With that being said, you shouldn't expect to be tipped for your work bartending/serving. Even if you're the best, fastest, most pleasant server in all of Canada, you just can't have the "I'm getting a tip" mindset. And I know that anyone (especially a server) reading this is going to have a bunch of reasons for why somebody should tip...

“It's a hard job. I did it well. I only make minimum wage. My employers pay me this wage because they expect I’ll get tips.” Valid points, but it doesn't entitle you to tips. The guy at your favourite clothing store was helpful in finding the perfect style and fit of pants. The guy at the supermarket checkout scanned your food items and packed your bag faster than you ever could. The girl working the front desk of your apartment building chats you up and smiles even though she's on an 8-hour night shift. These people all do their tough jobs well, and do it with a smile (granted, not everybody is pleasant). They get minimum wage, and they would be shocked if they ever received a tip. In some workplaces, you get fired for taking any type of gift or reward from a client.

Getting a tip is like finding the special million-dollar can of beer; you knew you’d be getting beer, but the cash is an added bonus, just like tips are an added bonus on top of your agreed-upon wages.

Let’s look at a few different reasons why people may not tip, or under-tip.

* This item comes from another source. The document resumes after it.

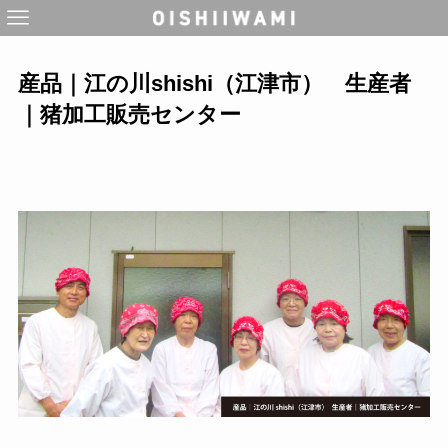
産品｜江の川shishi（江津市） 生産者
｜猪加工販売センター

-The simplest reason is that you’re not the great server you think you are.

-Sometimes the customer can’t afford to tip. “If you can’t afford to tip or tip well, you can’t afford to eat out,” you’ll say. But hey, every now and then somebody needs a treat. I’m sure you splurge on an unnecessary movie once in a while.

-The food was bad. “Don’t stiff me because your food was sub-par. I still did MY job well.” Customers know that their tip gets shared with, among others, chefs. If the chef did a bad job, maybe he/she shouldn’t get a set portion of a big tip. You, unfortunately, get under-tipped for your good work, but that’s part of the game. It goes both ways. If the chef does a good job and you don’t, he gets under-tipped because of your shoddy service. Maybe there should be an option to tip only the waiting staff, or only the cooking staff.

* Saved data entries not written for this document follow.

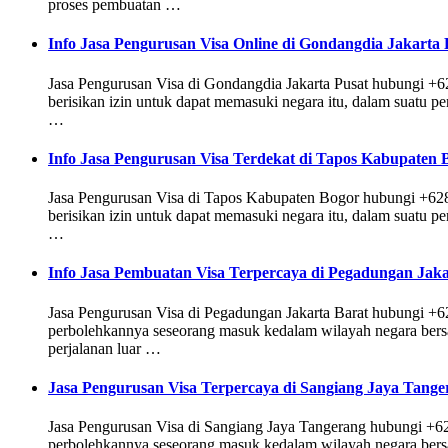
proses pembuatan …
Info Jasa Pengurusan Visa Online di Gondangdia Jakart
Jasa Pengurusan Visa di Gondangdia Jakarta Pusat hubungi +
berisikan izin untuk dapat memasuki negara itu, dalam suatu p
…
Info Jasa Pengurusan Visa Terdekat di Tapos Kabupaten
Jasa Pengurusan Visa di Tapos Kabupaten Bogor hubungi +628
berisikan izin untuk dapat memasuki negara itu, dalam suatu p
…
Info Jasa Pembuatan Visa Terpercaya di Pegadungan Jak
Jasa Pengurusan Visa di Pegadungan Jakarta Barat hubungi +62
perbolehkannya seseorang masuk kedalam wilayah negara bersa
perjalanan luar …
Jasa Pengurusan Visa Terpercaya di Sangiang Jaya Tang
Jasa Pengurusan Visa di Sangiang Jaya Tangerang hubungi +628
perbolehkannya seseorang masuk kedalam wilayah negara bersa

-People don’t always want to tip 15% or any percentage for that matter. They tip according to what they thought you merited for the work you did. Why should the guy serving at a diner get a smaller tip than the girl working at a fancy restaurant? They both did the same job. Is it somehow harder to carry filet mignon than to carry a burger and fries? The girl at the restaurant probably has better conditions and wages than the guy in the diner. Doesn’t seem fair to me.

-Some customers come from cultures where a 15% tip is automatically included in the cheque. These people don’t think to add anything on top of that.

-Lastly, your customer may have picked up on your “I’m only being nice to get a tip” attitude. Genuine niceness is the only way to go.

So if you have the idea that you’re entitled to a tip, you should just tell me before you take my order. I’ll ask for another server.

P.S. If the food and service is good, I generally match the tax on a tip. So don’t think I’m against tipping.